Editorial: Why you should care about TransPerfect case

“TransPerfect” is not the most enthralling of headline words.

Of course, these days it’s difficult to rope readers in with headlines that don’t include “Trump,” “Clinton,” “emails” or “Billy Bush.”

While TransPerfect has no facilities or employees in Delaware, the company’s story is one all Delawareans should be following.

According to the state, 64 percent of Fortune 500 companies are incorporated in Delaware. The First State is also the leading jurisdiction for out-of-state incorporations – companies who, like TransPerfect, incorporate here, but are headquartered elsewhere.

Right or wrong, the state is heavily dependent on the money it makes off of the incorporation business. That dependence has only grown as major employers have left the state or significantly downsized their presence here.

In fiscal year 2015, according to financial reports, 230,558 companies paid the state a total of $677 million in corporate franchise tax.

The only other tax to generate more revenue is the personal income tax, which brought in $1.1 billion in FY 2015.

The TransPerfect story is complicated. The company, which started in 1992, handles language and translation services. It employs some 3,000 people and is headquartered in New York City.

The company’s founders, Elizabeth Elting and Philip Shawe, were once engaged to be married. Now, they’re on opposite sides of a series of legal disputes that threaten not only the future of TransPerfect and its employees, but of Delaware’s earning potential in the incorporation business.

Part of Delaware’s appeal as a state in which to incorporate is its chancery court, widely considered a business-friendly arbiter of corporate legal issues.

In this case, though, the chancery has failed to moderate resolution in the dispute between Elting and Shawe, each of whom essentially owns 50 percent of the company and accuses the other of gross mismanagement.

That failure is not necessarily the court’s fault. Quite simply, Elting and Shawe despise each other.

In June, Chancery Court Chancellor Andre Bouchard ruled that because Elting and Shawe cannot reach an agreement on the future of TransPerfect, the company must be sold.
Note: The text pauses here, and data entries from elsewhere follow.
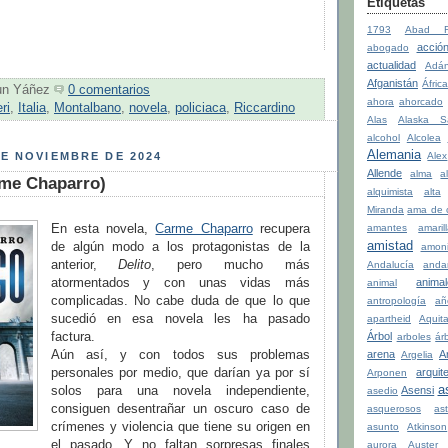
Etiquetas
1793
Abad Fa
acció
abogado
actualidad
Adá
Afganistán
Áfric
un Yáñez
0 comentarios
ahora
ahorcado
ri
,
Italia
,
Montalbano
,
novela
,
policiaca
,
Riccardino
Alas
Alaska S
alcohol
Alcolea
Alemania
Alex
E NOVIEMBRE DE 2024
Allende
alma
a
rme Chaparro)
alquimista
alta
Miranda
ama de 
En esta novela,
Carme Chaparro
recupera
amantes
amaril
amistad
de algún modo a los protagonistas de la
amon
anterior,
Delito
, pero mucho más
Andalucía
anda
atormentados y con unas vidas más
anima
animal
complicadas. No cabe duda de que lo que
antropología
añ
sucedió en esa novela les ha pasado
apartheid
Aquit
factura.
Árbol
arboles
ár
Aún así, y con todos sus problemas
arena
A
Argelia
personales por medio, que darían ya por sí
arquit
Arponen
a
solos para una novela independiente,
Asensi
asedio
consiguen desentrañar un oscuro caso de
asquerosos
ast
crímenes y violencia que tiene su origen en
asunto
Atkinson
el pasado. Y no faltan sorpresas finales
aurora
Auster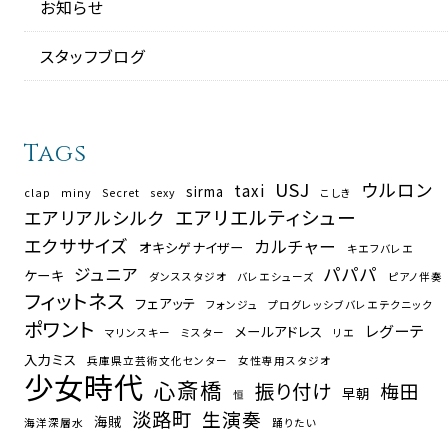
お知らせ
スタッフブログ
Tags
USJ
ウルロン
taxi
sirma
clap
miny
Secret
sexy
こしき
エアリエルティシュー
エアリアルシルク
エクササイズ
カルチャー
オキシゲナイザー
キエフバレエ
パパパ
ジュニア
ケーキ
ダンススタジオ
バレエシューズ
ピアノ伴奏
フィットネス
フェアッテ
フォンジュ
プログレッシブバレエテクニック
ポワント
レグーテ
メールアドレス
マリンスキー
ミスター
リエ
入力ミス
兵庫県立芸術文化センター
女性専用スタジオ
少女時代
心斎橋
振り付け
梅田
早朝
恒
淡路町
生演奏
海賊
海洋深層水
踊りたい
The next owners are under no obligation to maintain the company’s structure, or even its existence.

Bouchard’s ruling would not have raised eyebrows had TransPerfect been on the brink of bankruptcy.

But, according to Forbes, TransPerfect had $505 million in sales in 2015 and was on track to reach $1 billion in revenue by 2019.

While the ruling has concerned many in the business word, our concern lies with the possible fallout. Already, states that compete with Delaware for incorporation revenue – like Nevada, Oklahoma and Rhode Island – are circling like sharks looking to wrest the business away from us.

With a state budget shortfall estimated at $167 million, Delaware cannot afford to let this revenue stream dry up. Regardless of how the TransPerfect case is resolved, we urge members of the General Assembly to explore what, if any, legislation could help the chancery avoid another similar episode.